6

I'm struggling with the execution of a SPARQL query in Jena, with a resulting behaviour that I don't understand...

I'm trying to query the Esco ontology (https://ec.europa.eu/esco/download), and I'm using TDB to load the ontology and create the model (sorry if the terms I use are not accurate, I'm not very experienced).

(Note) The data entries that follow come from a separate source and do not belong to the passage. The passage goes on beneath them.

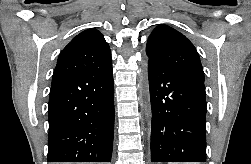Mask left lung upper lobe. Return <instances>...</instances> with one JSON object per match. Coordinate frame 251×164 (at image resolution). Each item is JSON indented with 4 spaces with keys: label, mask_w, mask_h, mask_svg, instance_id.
Masks as SVG:
<instances>
[{
    "label": "left lung upper lobe",
    "mask_w": 251,
    "mask_h": 164,
    "mask_svg": "<svg viewBox=\"0 0 251 164\" xmlns=\"http://www.w3.org/2000/svg\"><path fill=\"white\" fill-rule=\"evenodd\" d=\"M146 54L148 62L177 69L204 80L203 68L193 44L167 25H159L153 30L147 41Z\"/></svg>",
    "instance_id": "5c2ea615"
}]
</instances>
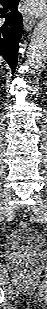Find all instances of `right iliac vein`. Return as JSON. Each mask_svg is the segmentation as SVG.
<instances>
[{
	"label": "right iliac vein",
	"instance_id": "obj_1",
	"mask_svg": "<svg viewBox=\"0 0 47 309\" xmlns=\"http://www.w3.org/2000/svg\"><path fill=\"white\" fill-rule=\"evenodd\" d=\"M11 198V191L6 190L2 193L0 202V219L4 220L8 216L7 202Z\"/></svg>",
	"mask_w": 47,
	"mask_h": 309
}]
</instances>
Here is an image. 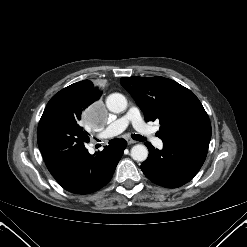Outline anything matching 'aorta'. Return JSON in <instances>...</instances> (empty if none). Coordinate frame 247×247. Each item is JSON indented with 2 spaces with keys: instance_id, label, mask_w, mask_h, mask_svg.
<instances>
[{
  "instance_id": "aorta-1",
  "label": "aorta",
  "mask_w": 247,
  "mask_h": 247,
  "mask_svg": "<svg viewBox=\"0 0 247 247\" xmlns=\"http://www.w3.org/2000/svg\"><path fill=\"white\" fill-rule=\"evenodd\" d=\"M106 106L113 113H121L127 108V99L120 93L110 94L106 99ZM133 160L143 162L148 157V149L145 145L137 144L131 149Z\"/></svg>"
}]
</instances>
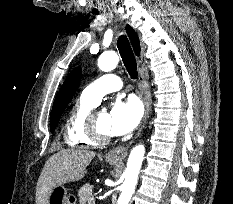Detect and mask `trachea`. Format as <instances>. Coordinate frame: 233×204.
<instances>
[{"label":"trachea","mask_w":233,"mask_h":204,"mask_svg":"<svg viewBox=\"0 0 233 204\" xmlns=\"http://www.w3.org/2000/svg\"><path fill=\"white\" fill-rule=\"evenodd\" d=\"M117 46L128 74L132 79H136L138 76L137 63L128 38L123 35L120 36L118 38Z\"/></svg>","instance_id":"trachea-1"}]
</instances>
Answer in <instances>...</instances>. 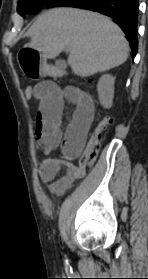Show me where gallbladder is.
<instances>
[{
	"label": "gallbladder",
	"instance_id": "gallbladder-1",
	"mask_svg": "<svg viewBox=\"0 0 148 279\" xmlns=\"http://www.w3.org/2000/svg\"><path fill=\"white\" fill-rule=\"evenodd\" d=\"M55 65H56V67H59V68H61V67H62V64H61V62H60V61H56Z\"/></svg>",
	"mask_w": 148,
	"mask_h": 279
}]
</instances>
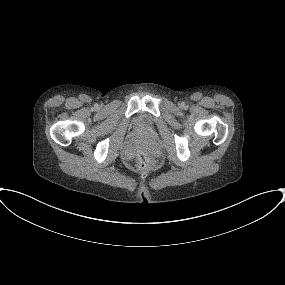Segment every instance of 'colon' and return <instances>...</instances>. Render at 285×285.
Listing matches in <instances>:
<instances>
[{
  "label": "colon",
  "instance_id": "colon-1",
  "mask_svg": "<svg viewBox=\"0 0 285 285\" xmlns=\"http://www.w3.org/2000/svg\"><path fill=\"white\" fill-rule=\"evenodd\" d=\"M157 160L153 152L146 146H141L137 149L135 154V161L132 163V167L152 170L156 168Z\"/></svg>",
  "mask_w": 285,
  "mask_h": 285
}]
</instances>
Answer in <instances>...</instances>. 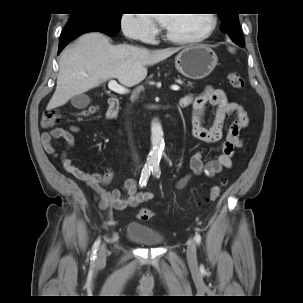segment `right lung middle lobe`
I'll return each instance as SVG.
<instances>
[{"label":"right lung middle lobe","instance_id":"right-lung-middle-lobe-1","mask_svg":"<svg viewBox=\"0 0 303 303\" xmlns=\"http://www.w3.org/2000/svg\"><path fill=\"white\" fill-rule=\"evenodd\" d=\"M120 13H105V12H83L78 14H71V19L68 24L82 20H103L110 23L120 24L121 22ZM67 24V25H68Z\"/></svg>","mask_w":303,"mask_h":303}]
</instances>
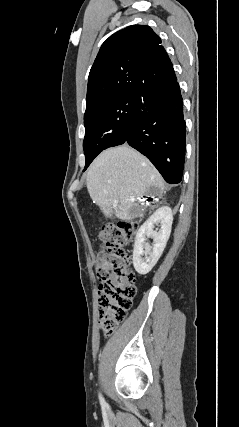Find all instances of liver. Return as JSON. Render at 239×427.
<instances>
[{
  "label": "liver",
  "instance_id": "6515ba94",
  "mask_svg": "<svg viewBox=\"0 0 239 427\" xmlns=\"http://www.w3.org/2000/svg\"><path fill=\"white\" fill-rule=\"evenodd\" d=\"M151 188L163 193L162 176L127 144L103 151L87 172L89 195L106 217L114 214L118 219L132 220L141 209L140 199L151 194Z\"/></svg>",
  "mask_w": 239,
  "mask_h": 427
}]
</instances>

My goal is to find a job position uri in the ontology that matches with the text I have previously extracted: ex: extracted term : "acuponcteur" -> label in ontology: "Acuponcteur"@fr -> uri: <http://ec.europa.eu/esco/occupation/14918>

What I call the "weird behaviour" is related to the results I'm getting (or not) when excuting queries, ie.:

When executing the following query :

PREFIX skos: <http://www.w3.org/2004/02/skos/core#> 
PREFIX esco: <http://ec.europa.eu/esco/model#>      
PREFIX rdf: <http://www.w3.org/1999/02/22-rdf-syntax-ns#>   
SELECT ?position    
WHERE {     
    ?s rdf:type esco:Occupation. 
    { ?position skos:prefLabel ?label. } 
    UNION 
    { ?position skos:altLabel ?label. } 
    FILTER (lcase(?label)= \"acuponcteur\"@fr ) 
}
LIMIT 10 

I get those results after 1 minute :

-----------------------------------------------
| position                                    |
===============================================
| <http://ec.europa.eu/esco/occupation/14918> |
| <http://ec.europa.eu/esco/occupation/14918> |
| <http://ec.europa.eu/esco/occupation/14918> |
| <http://ec.europa.eu/esco/occupation/14918> |
| <http://ec.europa.eu/esco/occupation/14918> |
| <http://ec.europa.eu/esco/occupation/14918> |
| <http://ec.europa.eu/esco/occupation/14918> |
| <http://ec.europa.eu/esco/occupation/14918> |
| <http://ec.europa.eu/esco/occupation/14918> |
| <http://ec.europa.eu/esco/occupation/14918> |
-----------------------------------------------

However, when I'm trying to add the DISTINCT keyword, thus :

PREFIX skos: <http://www.w3.org/2004/02/skos/core#> 
PREFIX esco: <http://ec.europa.eu/esco/model#>      
PREFIX rdf: <http://www.w3.org/1999/02/22-rdf-syntax-ns#>   
SELECT DISTINCT ?position   
WHERE {     
    ?s rdf:type esco:Occupation. 
    { ?position skos:prefLabel ?label. } 
    UNION 
    { ?position skos:altLabel ?label. } 
    FILTER (lcase(?label)= \"acuponcteur\"@fr ) 
}
LIMIT 10 

it seems like the query keeps running forever (i stopped the execution after 20 minutes waiting...)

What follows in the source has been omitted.